3  ACF and PACF

A time series is notationally represented by \(\{\dots, y_{t-1}, y_t, y_{t+1}, y_{t+2}, \dots\}\) , which is a sequence of random variables. We think of each variable at a time point \(t\) as a random variable, whose realized value is drawn from some distribution.

A distinguishing feature of this sequence is temporal dependence. That is, the distribution of \(y_t\) conditional on previous value of the series depends on the outcome of those previous observations. It is of particular interest how observations are correlated across time. A big part of the time series analysis is to exploit this correlation.

3.1 Autocorrelation

The temporal dependence is characterized by the correlation between \(y_t\) and its own lags \(y_{t-k}\).

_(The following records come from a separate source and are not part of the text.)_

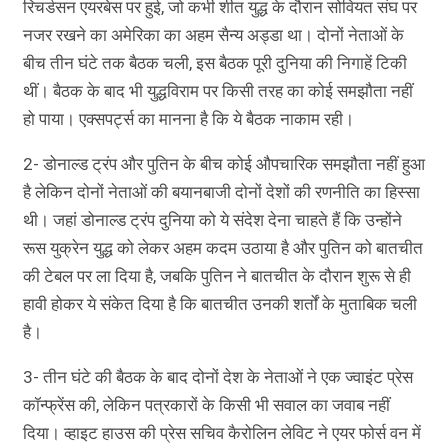
रिचर्डसन एयरबेस पर हुई, जो कभी शीत युद्ध के दौरान सोवियत संघ पर
नजर रखने का अमेरिका का अहम सैन्य अड्डा था। दोनों नेताओं के
बीच तीन घंटे तक बैठक चली, इस बैठक पूरी दुनिया की निगाहें टिकी
थीं। बैठक के बाद भी युद्धविराम पर किसी तरह का कोई समझौता नहीं
हो पाया। एक्सपर्ट्स का मानना है कि ये बैठक नाकाम रही।
2- डोनाल्ड ट्रंप और पुतिन के बीच कोई औपचारिक समझौता नहीं हुआ
है लेकिन दोनों नेताओं की बयानबाजी दोनों देशों की रणनीति का हिस्सा
थी। जहां डोनाल्ड ट्रंप दुनिया को ये संदेश देना चाहते हैं कि उन्होंने
रूस युक्रेन युद्ध को लेकर अहम कदम उठाया है और पुतिन को बातचीत
की टेबल पर ला दिया है, जबकि पुतिन ने बातचीत के दौरान शुरू से ही
हावी होकर ये संकेत दिया है कि बातचीत उनकी शर्तों के मुताबिक चली
है।
3- तीन घंटे की बैठक के बाद दोनों देश के नेताओं ने एक ज्वाइंट प्रेस
कॉन्फ्रेंस की, लेकिन पत्रकारों के किसी भी सवाल का जवाब नहीं
दिया। व्हाइट हाउस की प्रेस सचिव कैरोलिन लेविट ने एयर फोर्स वन में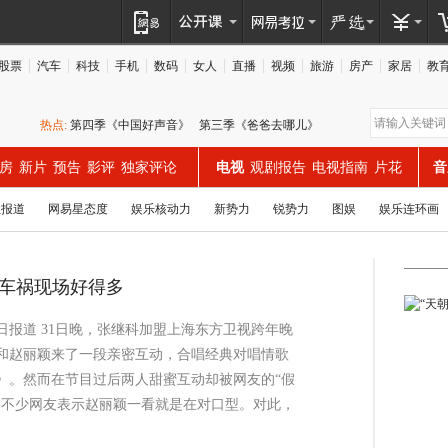
股票
汽车
科技
手机
数码
女人
直播
视频
旅游
房产
家居
教
热点:
第四季《中国好声音》
第三季《爸爸去哪儿》
房
新片
预告
影评
独家评论
电视
观剧报告
电视指南
片花
音
业报道
网易星态度
娱乐核动力
新势力
锐势力
图娱
娱乐连环画
些车祸现场好得多
2日报道 31日晚，张继科加盟上海东方卫视跨年晚
和赵丽颖来了一段亲密互动，合唱经典对唱情歌
》。然而在节目过后两人甜蜜互动却被网友的“假
，不少网友表示赵丽颖一看就是在对口型。对此，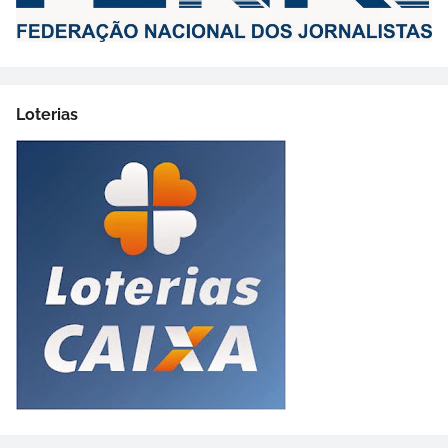
Loterias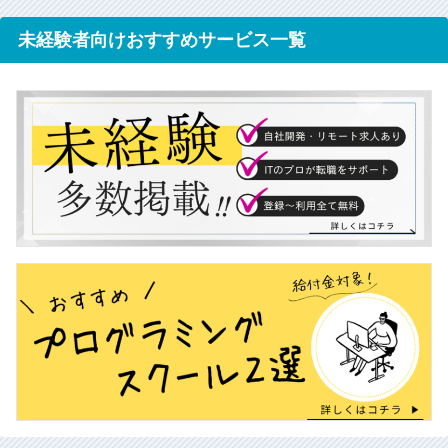
未経験者向けおすすめサービス一覧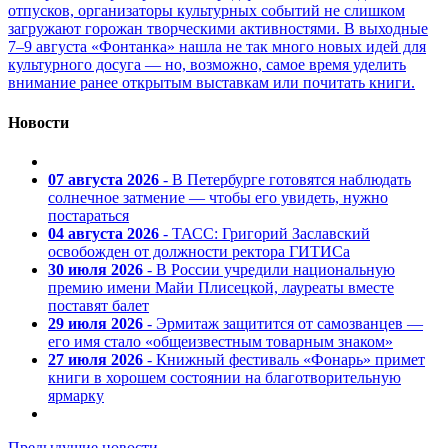
отпусков, организаторы культурных событий не слишком
загружают горожан творческими активностями. В выходные
7–9 августа «Фонтанка» нашла не так много новых идей для
культурного досуга — но, возможно, самое время уделить
внимание ранее открытым выставкам или почитать книги.
Новости
07 августа 2026
- В Петербурге готовятся наблюдать
солнечное затмение — чтобы его увидеть, нужно
постараться
04 августа 2026
- ТАСС: Григорий Заславский
освобожден от должности ректора ГИТИСа
30 июля 2026
- В России учредили национальную
премию имени Майи Плисецкой, лауреаты вместе
поставят балет
29 июля 2026
- Эрмитаж защитится от самозванцев —
его имя стало «общеизвестным товарным знаком»
27 июля 2026
- Книжный фестиваль «Фонарь» примет
книги в хорошем состоянии на благотворительную
ярмарку
Предыдущие новости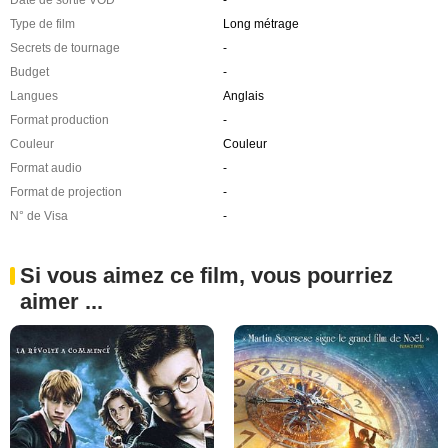
Date de sortie VOD
-
Type de film
Long métrage
Secrets de tournage
-
Budget
-
Langues
Anglais
Format production
-
Couleur
Couleur
Format audio
-
Format de projection
-
N° de Visa
-
Si vous aimez ce film, vous pourriez
aimer ...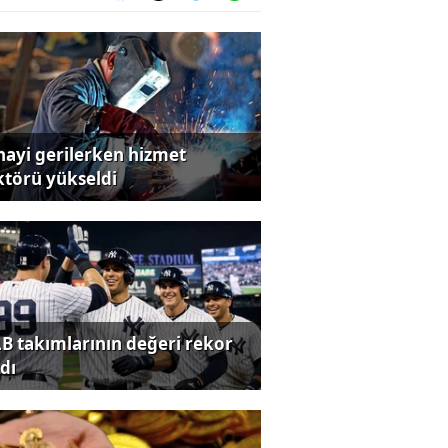
nayi gerilerken hizmet
ktörü yükseldi
B takımlarının değeri rekor
dı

Definition 3.1 The \(k\)-th order autocovariance of \(y_t\) is defined as

\[\gamma_k = \text{cov}(y_t, y_{t-k}).\]

The \(k\)-th order autocorrelation is defined as

\[\rho_k = \frac{\text{cov}(y_t, y_{t-k})}{\text{var}(y_t)} = \frac{\gamma_k}{\gamma_0}.\]

If we plot the autocorrelation as a function of the lag length \(k\), we get the autocorrelation function (ACF). Here is an example of the ACF of China’s monthly export growth (log-difference). The lag on the horizontal axis is counted by seasonal period. Because it is monthly data, 1 period is 12 months. We can see the autocorrelation is the strongest for the first two lags. Longer lags are barely significant. There are spikes with 12-month and 24-month lags, indicating the seasonality is not fully removed from the series.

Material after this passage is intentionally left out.